Thanks for eloquently posting on this extremely important and urgent subject.

I think an exploration of imagination and an understanding of empathy are fundamental to our ability to better appreciate the wide range of human experience. The latter emotion, as Martha Nussbaum and others have noted, needs to be distinguished from a family of related emotions that include mercy, pity, sympathy, and (especially) compassion (See Nussbaum's Upheavals of Thought: The Intelligence of Emotions, 2001, for a lucid analysis). And of course it is not just about experience simpliciter, but coming to understand the often quite different constellations of beliefs, values, symbols, and activities of others. This, at least in the first instance, may require that we "bracket" our particular assumptions, feelings, and attitudes, withhold, in other words, external judgment so as to enhance the possibility that we will better come to understand the other's worldview. Of course this enterprise in part describes what social sciences like anthropology and sociology (and my field of training, Religious Studies) aim to accomplish, what Ninian Smart called "informed or structured empathy whereby we travel into the minds of other people." Permit me to quote further from Ninian on celebrating the "glory of empathy:"

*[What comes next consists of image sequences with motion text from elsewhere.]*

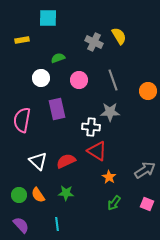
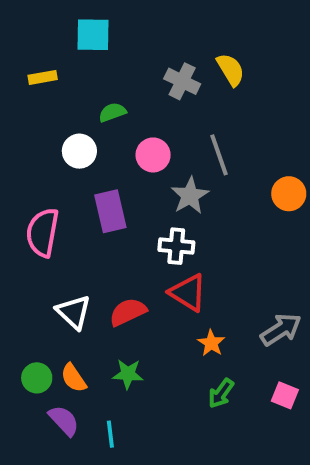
orange circle: (148, 91) -> (289, 194), moved
gray star: (110, 112) -> (190, 196), moved, turned -30
purple semicircle: (21, 225) -> (64, 421), moved

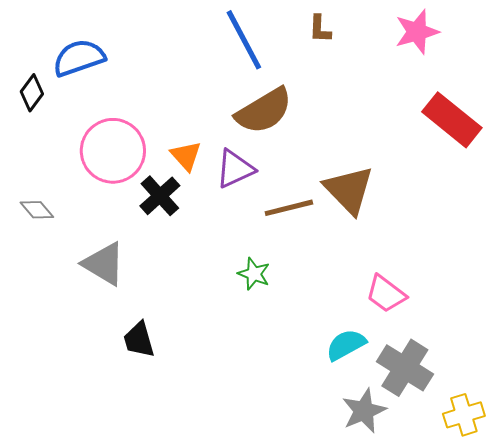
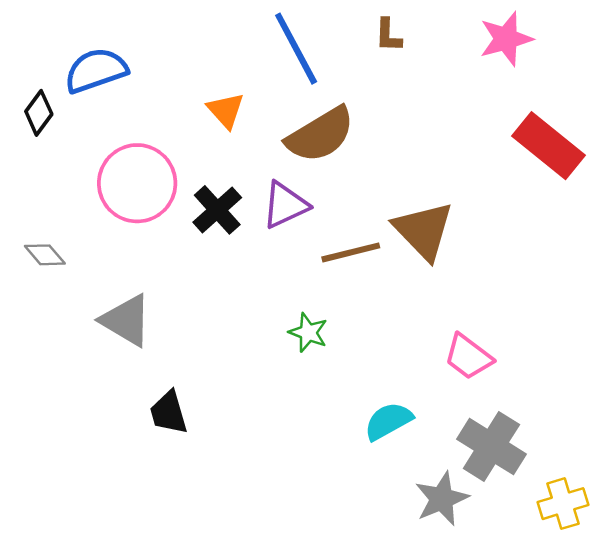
orange triangle: (186, 156) -> (226, 110), moved
black cross: (160, 196) -> (217, 210), moved
cyan semicircle: (346, 345) -> (388, 421), moved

"To see the world through another person's eyes: is this not a noble task? For a boy to know something of what it is like to be a girl, for a lover to see herself through the eyes of *her* lover, to see the problems of one's mother-in-law, to imagine what it is like to be a starving Ethiopian or a Tamil, to conceive the thought world of the ordinary Russian or Romanian or Italiam--all these are fine exercises of human imagination, and very practical too. But how much effort is put into these mental and emotional migrations by our educational systems? Literature and drama do it somewhat, which is why both should be encouraged as part of the crosscultural study of religion. But very often we are pressed to reaffirm *our* values, *our* history, *our* religion (whatever that is), *our* worldview; and politically is is sometimes very hard to achieve migrations into the worlds of the other."

Please see the extended treatment of this topic in Smart's Religion and the Western Mind (1987).

So refreshing to see these concepts drawn together. You USE the concept you are describing by bringing all these things together.

I feel very lobster-like as I read it!

Great post -- it strongly reminded me of the moral imagination, which might be appropriate for the next Lexicon entry.